I would suggest that it’s people that have read the form that were pushing the beast out on Friday and using the money to back Richard Hills’ mount, with much better crudentials, at the same price.
That’s not to say that there’s no larceny in the game. However, I have a feeling that the market itself is dealing with it far better than the BHA, with the market quite simply drying up on certain horses. Look at the price Lynch’s layers had to go to on his last couple of disappointments before he decided to emigrate – Miss Scarlet was an odds on poke on form yet they found very few takers at 2/1, 3/1, 4/1 5/1!. Similar story with Culhane and Royal Amnesty on Saturday.
September 8, 2008 at 00:35 #179981
AnonymousInactive- Total Posts 17716
Despite what a lot of die hards on this forum will have you believe, you must succumb to the fact that a part of British Horse Racing is corrupt/bent,call it what you will.
Ordinarily I avoid posts like yours, no idea and Ghost Of The Fellow, like I would a young maid with open syphillis sores, but I happened on this dreadful, dreadful losers thread and feel duty bound to make an exception.
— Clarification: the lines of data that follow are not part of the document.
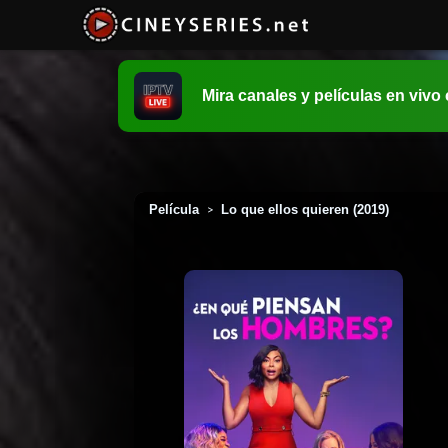
Mira canales y películas en vivo
Película
Lo que ellos quieren (2019)
>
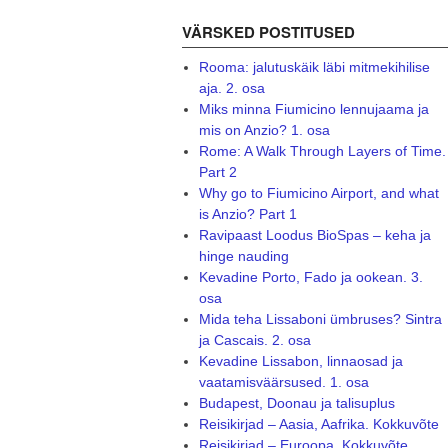
VÄRSKED POSTITUSED
Rooma: jalutuskäik läbi mitmekihilise
aja. 2. osa
Miks minna Fiumicino lennujaama ja
mis on Anzio? 1. osa
Rome: A Walk Through Layers of Time.
Part 2
Why go to Fiumicino Airport, and what
is Anzio? Part 1
Ravipaast Loodus BioSpas – keha ja
hinge nauding
Kevadine Porto, Fado ja ookean. 3.
osa
Mida teha Lissaboni ümbruses? Sintra
ja Cascais. 2. osa
Kevadine Lissabon, linnaosad ja
vaatamisväärsused. 1. osa
Budapest, Doonau ja talisuplus
Reisikirjad – Aasia, Aafrika. Kokkuvõte
Reisikirjad – Euroopa. Kokkuvõte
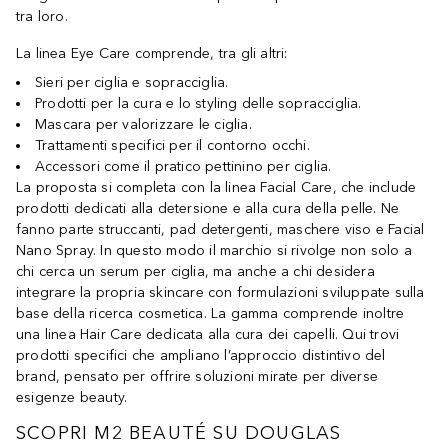
tra loro.
La linea Eye Care comprende, tra gli altri:
Sieri per ciglia e sopracciglia.
Prodotti per la cura e lo styling delle sopracciglia.
Mascara per valorizzare le ciglia.
Trattamenti specifici per il contorno occhi.
Accessori come il pratico pettinino per ciglia.
La proposta si completa con la linea Facial Care, che include
prodotti dedicati alla detersione e alla cura della pelle. Ne
fanno parte struccanti, pad detergenti, maschere viso e Facial
Nano Spray. In questo modo il marchio si rivolge non solo a
chi cerca un serum per ciglia, ma anche a chi desidera
integrare la propria skincare con formulazioni sviluppate sulla
base della ricerca cosmetica. La gamma comprende inoltre
una linea Hair Care dedicata alla cura dei capelli. Qui trovi
prodotti specifici che ampliano l’approccio distintivo del
brand, pensato per offrire soluzioni mirate per diverse
esigenze beauty.
SCOPRI M2 BEAUTÉ SU DOUGLAS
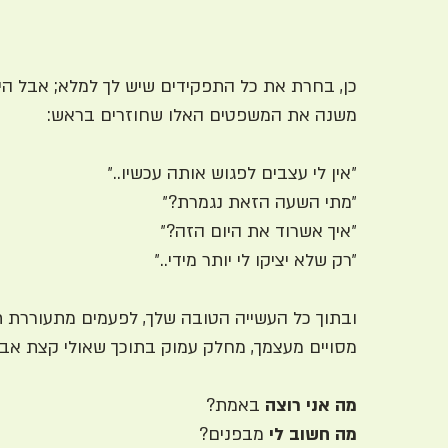
כן, בחרת את כל התפקידים שיש לך למלא; אבל הי
משנה את המשפטים האלו שחוזרים בראש:
״אין לי עצבים לפגוש אותה עכשיו..״
״מתי השעה הזאת נגמרת?״
״איך אשרוד את היום הזה?״
״רק שלא יציקו לי יותר מידי..״
ו
בתוך כל העשייה הטובה שלך, לפעמים מתעוררת
מסויים מעצמך, מחלק עמוק בתוכך שאולי קצת אב
מה אני רוצה
באמת?
מה חשוב לי
מבפנים?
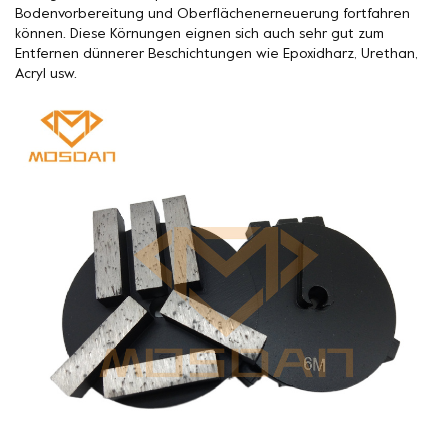
Bodenvorbereitung und Oberflächenerneuerung fortfahren
können. Diese Körnungen eignen sich auch sehr gut zum
Entfernen dünnerer Beschichtungen wie Epoxidharz, Urethan,
Acryl usw.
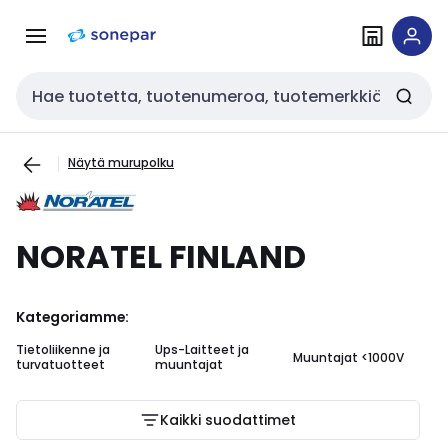
Siirry
Siirry
navigointiin
sisältöön
Haku
Näytä murupolku
NORATEL FINLAND
Kategoriamme:
Tietoliikenne ja
Ups-Laitteet ja
Muuntajat <1000V
turvatuotteet
muuntajat
Kaikki suodattimet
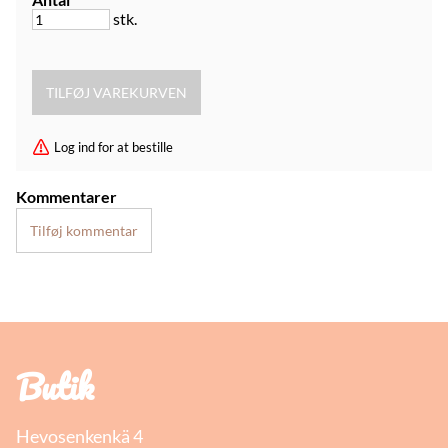
stk.
Log ind for at bestille
Kommentarer
Tilføj kommentar
Butik
Hevosenkenkä 4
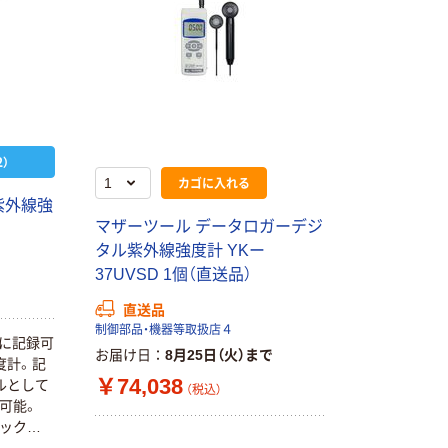
）
カゴに入れる
紫外線強
マザーツール データロガーデジ
タル紫外線強度計 YKー
37UVSD 1個（直送品）
直送品
制御部品・機器等取扱店４
ドに記録可
お届け日
8月25日（火）まで
度計。記
￥74,038
ルとして
（税込）
み可能。
ラックラ
、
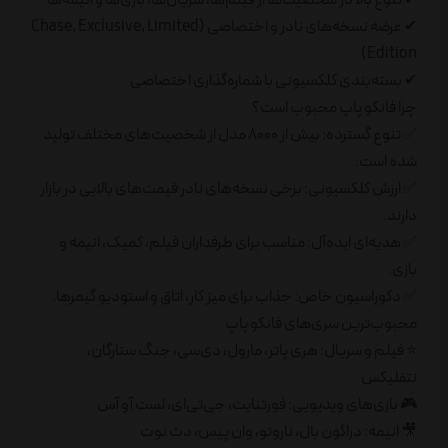
✔ عرضه نسخه‌های نادر و اختصاصی (Chase, Exclusive, Limited
Edition)
✔ بسته‌بندی کلکسیونی با شماره‌گذاری اختصاصی
چرا فانکو پاپ محبوب است؟
✅ تنوع گسترده: بیش از ۸۰۰۰ مدل از شخصیت‌های مختلف تولید
شده است.
✅ ارزش کلکسیونی: برخی نسخه‌های نادر قیمت‌های بالایی در بازار
دارند.
✅ هدیه‌ای ایده‌آل: مناسب برای طرفداران فیلم، کمیک، انیمه و
بازی.
✅ دکوراسیون خاص: جذاب برای میز کار، اتاق و استودیو گیمرها.
محبوب‌ترین سری‌های فانکو پاپ
⭐ فیلم و سریال: هری پاتر، مارول، دی‌سی، جنگ ستارگان،
نتفلیکس
🎮 بازی‌های ویدیویی: فورتنایت، جی‌تی‌ای، لست آو آس
🎥 انیمه: دراگون بال، ناروتو، وان پیس، دث نوت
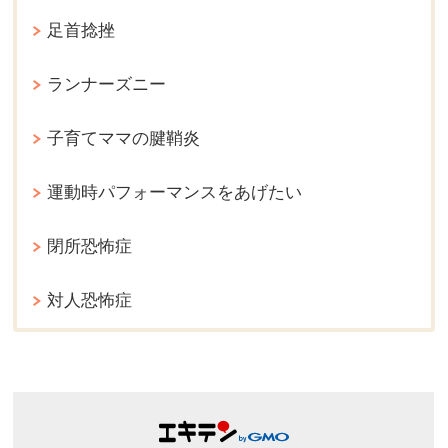
足首捻挫
ランナーズニー
子育てママの腱鞘炎
運動時パフォーマンスをあげたい
閉所恐怖症
対人恐怖症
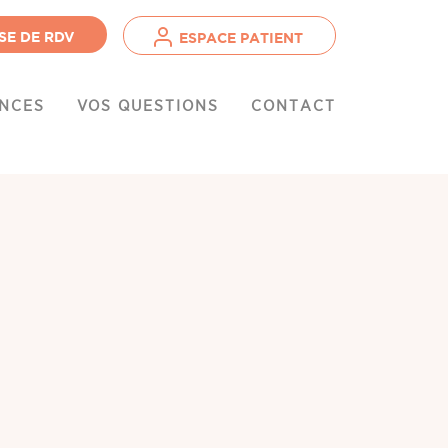
SE DE RDV
ESPACE PATIENT
NCES
VOS QUESTIONS
CONTACT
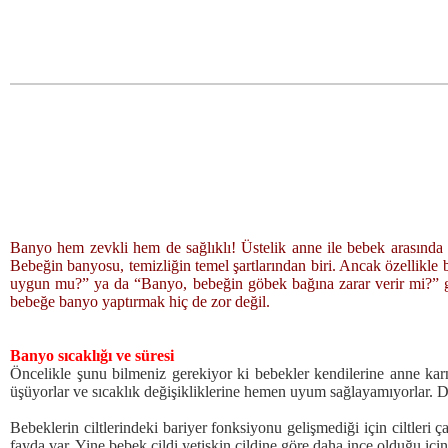
Banyo hem zevkli hem de sağlıklı! Üstelik anne ile bebek arasında se
Bebeğin banyosu, temizliğin temel şartlarından biri. Ancak özellikle
uygun mu?” ya da “Banyo, bebeğin göbek bağına zarar verir mi?” gib
bebeğe banyo yaptırmak hiç de zor değil.
Banyo sıcaklığı ve süresi
Öncelikle şunu bilmeniz gerekiyor ki bebekler kendilerine anne kar
üşüyorlar ve sıcaklık değişikliklerine hemen uyum sağlayamıyorlar. D
Bebeklerin ciltlerindeki bariyer fonksiyonu gelişmediği için ciltle
fayda var. Yine bebek cildi yetişkin cildine göre daha ince olduğu iç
Did you know that the Levy contributed £17 million to security matters last year?
We have better stewards. Close circuit TV. Five cameras per race covering each furlong. We have Betfair account monitoring: (check the story of PD Evans this week after a horse drifted from 7/2 to 7/1 before dying. The BHA were on him in hours).
There are two dedicated channels with replay facilities. There is the omnipresent Booth with the eagle-eyed Matt Chapman. There is John McCirick (remember the Ed Dunlop horse at Great Leighs?). There are more coppers than in Sun Hill station in post at the Jockey Club. Even the geezer that does the text commentaries on the RP has a hotline to the BHA! There is the internet.
Everything is watched. Nothing escapes someones notice, somewhere.
You’d have to be insane to pull anything other than a brilliant stroke. Because they’ll have you.It’s called the Panopticon, lads. The All-Seeing Eye. Never has there been a better time to bet, hence the bookmakers defending themselves with every tactic they can think of.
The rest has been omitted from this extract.